Painters and paramours



14 July 2023


Painters and paramours



Evening Prayer Brunswick Heads, 11 July 2022, oil on canvas board, 30 X 25 cm

Painters and writers, are not tourists. When we look at pictures or when we read books, we’re investigators. With the obsessive fervor of private dicks we scour every squirrelly squiggle on a canvas like we parse each sentence on a paragraph.


Writers read books differently than other people in the same way that painters ‘read’ pictures differently. It’s not a big deal, it’s just the way it is. It’s not unlike a certain sort of mechanic who will stop to admire a Porsche type “C”, one built in the 1950’s, and maybe parked on a random street somewhere. Just like a painter, he sees all of it at once, and he understands why all its round forms organically fuse together through each of its perfect and separate details because he sees beauty and he responds to it. But there are gardeners too, who, where many of us see empty fields, will behold lush gardens. 


It’s the same for lovers of books and paintings, watches and golf clubs. Objects of desire attract everyone of us who have a vested emotional interest in them. These are true love stories, unusual ones, but love affairs all the same. These love affairs are so powerful they can break up otherwise perfectly happy couples. 

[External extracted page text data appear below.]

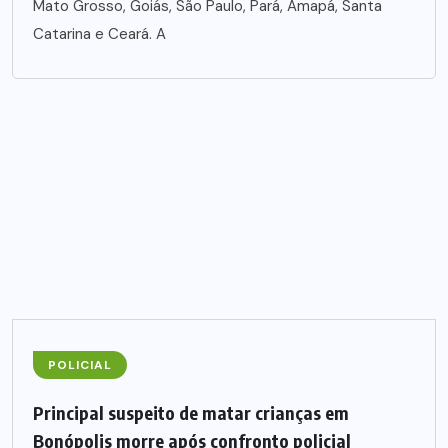
Mato Grosso, Goiás, São Paulo, Pará, Amapá, Santa
Catarina e Ceará. A
POLICIAL
Principal suspeito de matar crianças em
Bonópolis morre após confronto policial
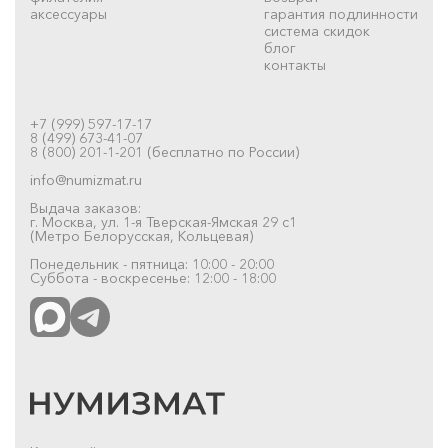
аксессуары
гарантия подлинности
система скидок
блог
контакты
+7 (999) 597-17-17
8 (499) 673-41-07
8 (800) 201-1-201 (бесплатно по России)
info@numizmat.ru
Выдача заказов:
г. Москва, ул. 1-я Тверская-Ямская 29 с1
(Метро Белорусская, Кольцевая)
Понедельник - пятница: 10:00 - 20:00
Суббота - воскресенье: 12:00 - 18:00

And so, art is a formidable love affair, as it should be. It is not just a question of liking, preferring, or coveting an art work. It’s about a whole world of mystery, craft and obsession, but behind everything it’s because it’s about a love. Proust wrote somewhere in Swann’s Way; “We no longer love anyone else when we’re in love” and that can also be true about art. Like in the civilian worlds of the human heart, creativity makes us forget everything else in the world while working.


Even reminiscing all his beloved images can plague him at a moment’s notice, and for any reason all. While in the wee hours of the night and next to his beautiful wife, an imaginitive painter might still be dreaming of Goya’s Marquise de la Solana. In fact, everything he’s ever seen and loved, is at his fingertips, and like on his smart phone, everything can be called up instantaneously. His imagination relentlessly tempts him, taunting him with memories of all his favorite things. 


This bright yellow painting was the first of three from the other night. It was a wonderful sky, so simply deliniated into three wide stripes of colour that I had no trouble grabbing them quickly. The clear winter light felt like an invitation allowing me an easy access into both sea and sky. This one turned out to be a super fast study, only because I wanted to preservere it in my memory bank for future work. I stopped after one minute, sometimes it’s like that. Once a palette has been prepared I have all I need for a picture lasting up to an hour, or a minute. Though it may look rough and unfinished, for me, there was no need to go further. Of course it might have become another picture but lots could have been done to also ruin it. What do they say: “Brevity is the soul of wit” ditto sometimes, in all forms of art.